CN104311003A - Method for preparing nano barium strontium titanate/magnesium oxide complex-phase powder in situ by coprecipitation - Google Patents

Abstract

The invention relates to a method for preparing nano (1-x)Ba1-nSrnTiO3-xMgO complex-phase powder in situ by coprecipitation. A preparation flow comprises the following steps: weighing nitrates of barium, strontium and magnesium into water according to an accurate stoichiometric ratio to prepare a solution A; weighing butyl titanate according toan accurate stoichiometric ratio and dissolving into an ethanol-oxalic acid solution to prepare a solution B; slowly dropwise adding ammonia water into a mixed solution of the solution A and the solution B and carrying out a coprecipitation reaction; controlling the pH value of the reaction system to be 2-10; and carrying out filtering, washing, heat treatment and grinding on precipitate to obtain the nano (1-x)Ba1-nSrnTiO3-xMgO complex-phase powder.
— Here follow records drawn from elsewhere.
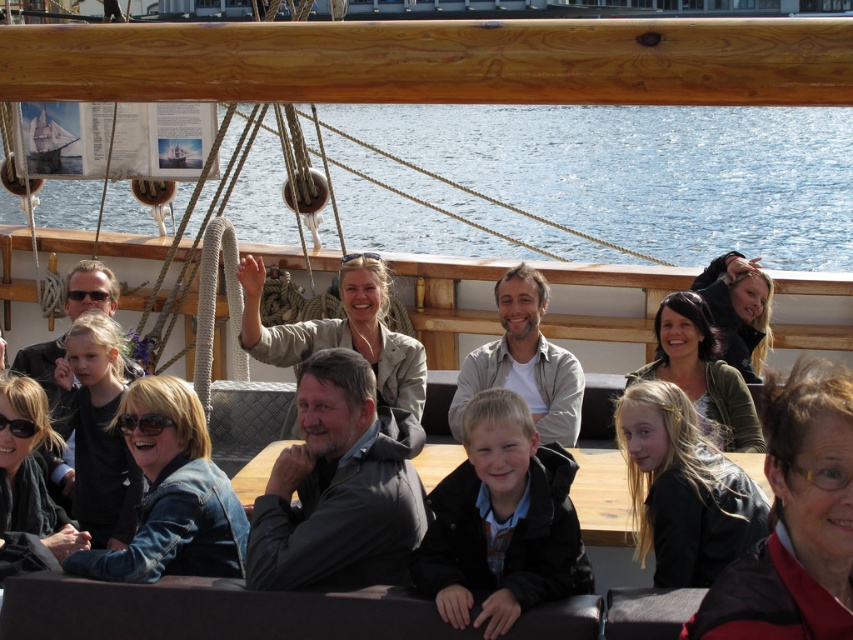 Question: Based on their relative distances, which object is nearer to the light brown wood at center?

Choices:
 (A) dark gray jacket at center
 (B) denim jacket at lower left
 (C) light brown hair at center

Answer: (A)

Question: Which object appears closest to the camera in this image?

Choices:
 (A) light brown hair at center
 (B) light brown wood at center

Answer: (A)

Question: Is blue water at upper center below denim jacket at lower left?

Choices:
 (A) no
 (B) yes

Answer: (A)

Question: Can you confirm if denim jacket at lower left is positioned to the right of light brown wood at center?

Choices:
 (A) no
 (B) yes

Answer: (A)

Question: Which object is the farthest from the denim jacket at lower left?

Choices:
 (A) light brown hair at center
 (B) light brown wood at center

Answer: (B)

Question: Is blue water at upper center further to camera compared to denim jacket at lower left?

Choices:
 (A) no
 (B) yes

Answer: (B) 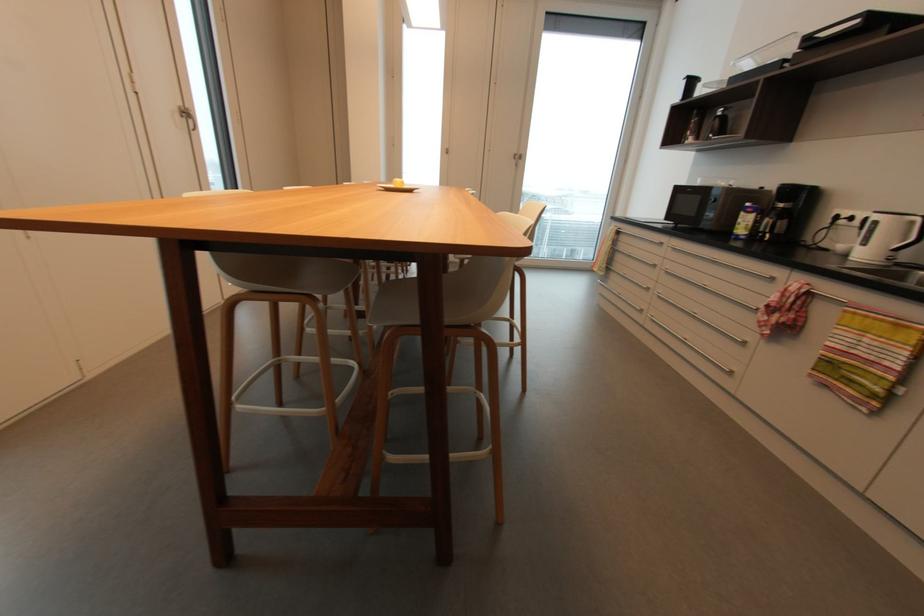 The image size is (924, 616). I want to click on blue drink carton, so click(745, 221). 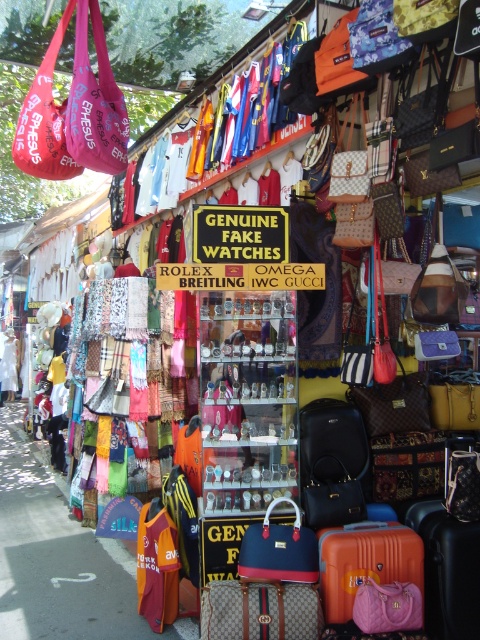 You are a customer at the market stall and want to inspect both the orange leather suitcase at lower right and the pink leather handbag at center. Which item is physically blocking your view of the other?

The orange leather suitcase at lower right is positioned over the pink leather handbag at center, so the orange leather suitcase at lower right is blocking the view of the pink leather handbag at center.

You are a customer at the market stall and want to purchase both the orange matte suitcase at center and the pink leather handbag at center. However, you have limited space in your bag. Which item should you choose if you want the smaller one to carry?

The pink leather handbag at center is smaller in size than the orange matte suitcase at center, so you should choose the pink leather handbag at center if you want the smaller one to carry.

You are a customer at the market stall and want to inspect both the pink fabric bag at upper left and the orange matte suitcase at center. Which item do you need to reach for first to examine it without moving around other items?

You need to reach for the pink fabric bag at upper left first because it is closer to you than the orange matte suitcase at center, which is further away. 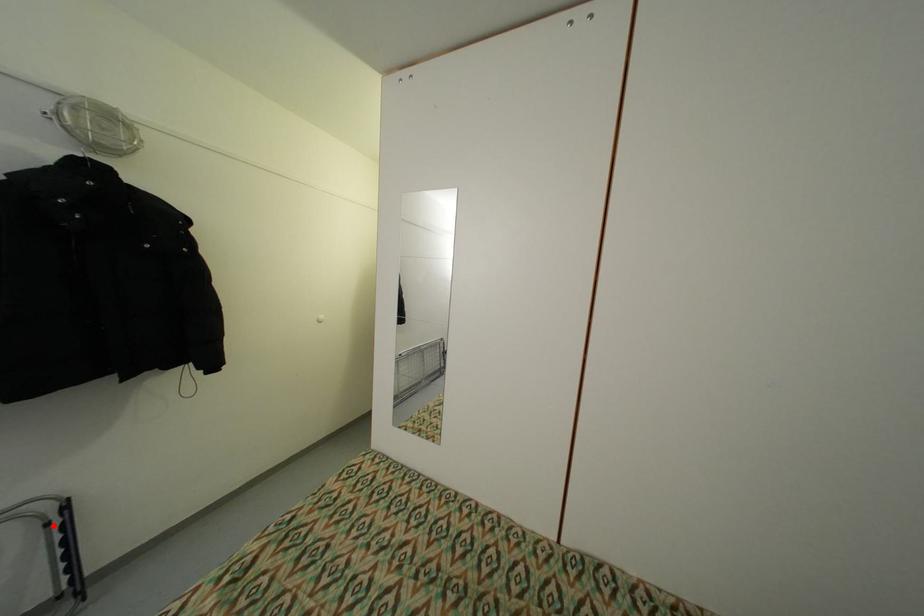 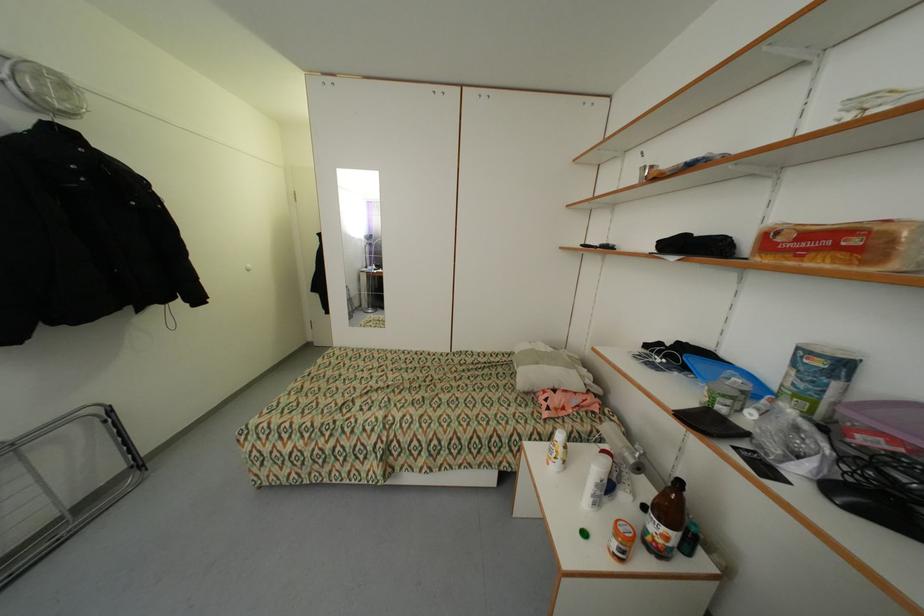 Where in the second image is the point corresponding to the highlighted location from the first image?

(112, 422) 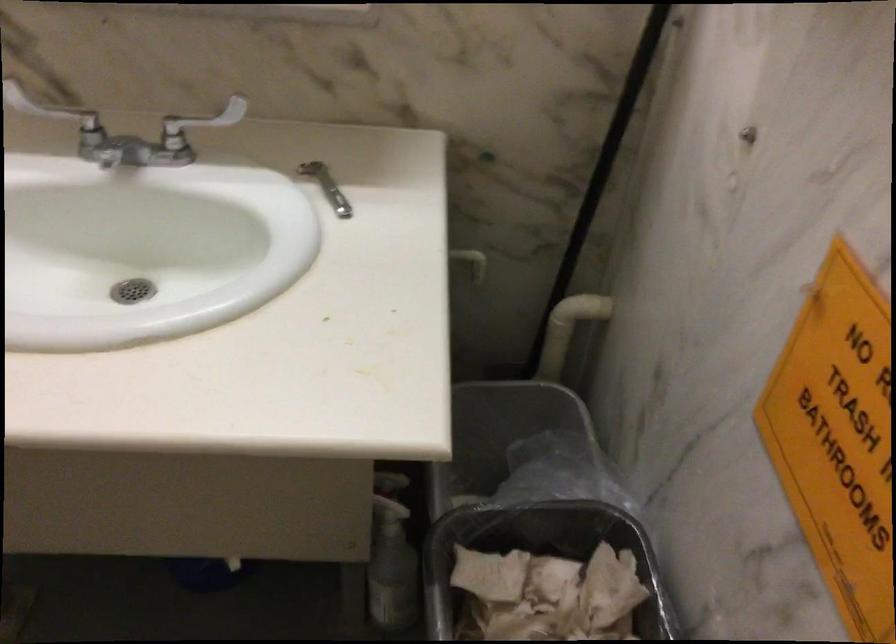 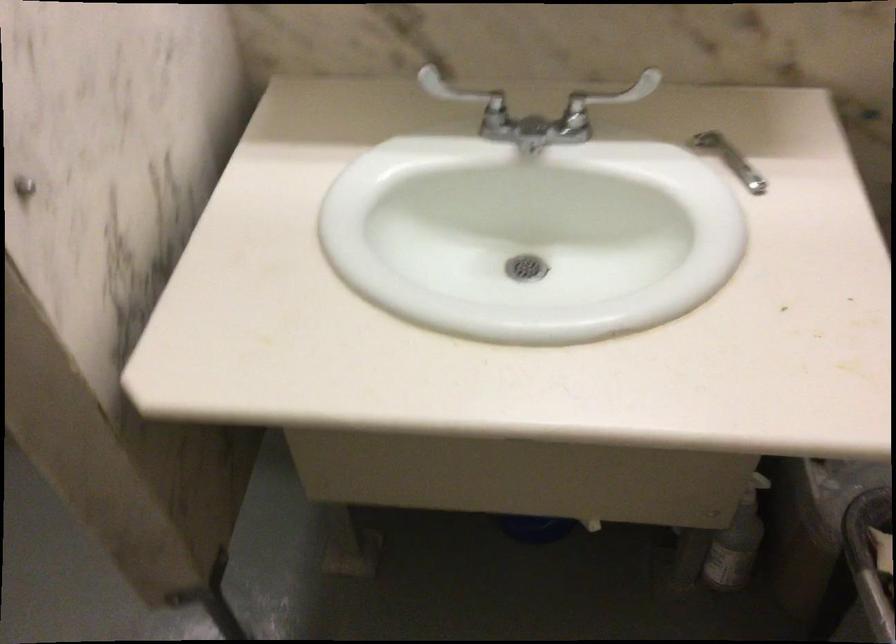 Find the pixel in the second image that matches (235,131) in the first image.

(608, 98)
The preparation process is simple, short in period and low in cost; and the obtained nano complex-phase powder has good dispersity, uniform grain diameter and high degree of crystallization and can be put into practice.

Description

Co-precipitation in situ preparation of nano-strontium barium titanate/magnesium oxide composite powder

technical field

The invention belongs to the fields of electronic materials and catalysis industries, and specifically relates to a method for preparing nanometer (1-x) Ba _1-n Sr _n TiO ₃ -xMgO composite powder in situ by co-precipitation.

Background technique

Barium strontium titanate ferroelectric material (Ba _{1- n} Sr _n TiO ₃ , BST) has strong dielectric nonlinearity and low dielectric loss in the paraelectric state because of its Curie temperature adjustable with the ratio of Ba/Sr And other characteristics, it has broad application prospects in microwave devices such as tuners, filters, phase shifters, etc., and has become one of the research hotspots at home and abroad in recent years. However, the dielectric constant of BST ferroelectric materials in the microwave frequency range is relatively high, and it is difficult to meet the requirements for matching the internal impedance of the excitation source and high-power devices. The use of low dielectric constant microwave medium MgO to compound it can effectively reduce its dielectric constant. However, the two-phase kneading and sintering of multiphase ceramics has a large extrinsic loss, which greatly limits its wide application. In order to overcome the disadvantages of coarse particles, low interfacial bonding strength, uneven distribution, and poor density in the preparation of composite materials by two-phase kneading and sintering, it is urgent to develop a composite powder preparation technology with good dispersion, uniform particle size, and high crystallinity .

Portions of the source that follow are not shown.